Dometic reported third-quarter sales of $473.7 million (Swedish Krona 4.7 billion), up 2 percent compared to the same period a year ago. Its operating profit (EBITDA) for the quarter was $81.4 million (SEK792 million) compared to $85.9 million (SEK835 million) a year ago.
“Market conditions in the quarter remained similar to what we have seen throughout 2019,” said Juan Vargues, president and CEO in a statement. “Despite a challenging global trading environment impacting us in the quarter, we are pleased with our underlying performance delivering net sales growth of 2 percent, continued high operating profit and a strong cash flow.”
Vargues said Dometic is continuing with initiatives that support its long-term strategy, including hiring personnel to “drive new growth areas and aftermarket focus.” The company recently opened a larger distribution center in Mexico to make itself “more competitive going forward.” Dometic also has focused on increasing production efficiencies and reducing its exposure to cyclicality and seasonality.
Dometic also announced a global restructuring program. “The program focuses on outsourcing of non-core activities and consolidation of locations,” Vargues said. “The execution of this program, in combination with a strong financial position, will allow us to deliver on our financial targets and take full advantage of the many opportunities ahead.”
The program, Vargues said, will generate a boost to annual profits of about $41.2 million (SEK400 million) when fully implemented. “We anticipate that the effect will gradually become apparent from the beginning of 2021, achieving its full impact in the middle of 2022,” he said. “The cost of implementing the program will be around [$77.2 million]. It is estimated that the majority of the cost will be charged in the coming 18 months.

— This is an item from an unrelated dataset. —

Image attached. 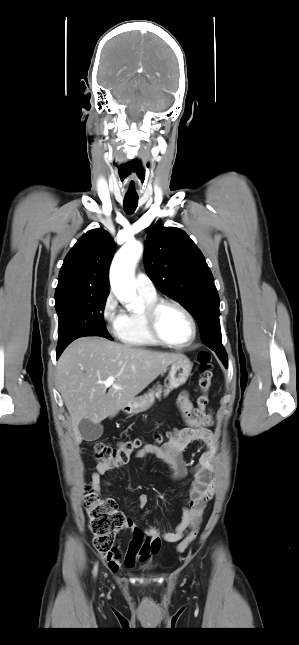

Approximately 20 locations, including manufacturing, warehouses and offices, and 1,500 employees working in these locations will be affected by the program.”
Vargues said that due to “continued challenging market conditions” in the Americas and the additional impact of U.S. tariffs, Dometic has issued a new full-year 2019 outlook with “negative organic growth and an EBIT margin around 13.5 percent.”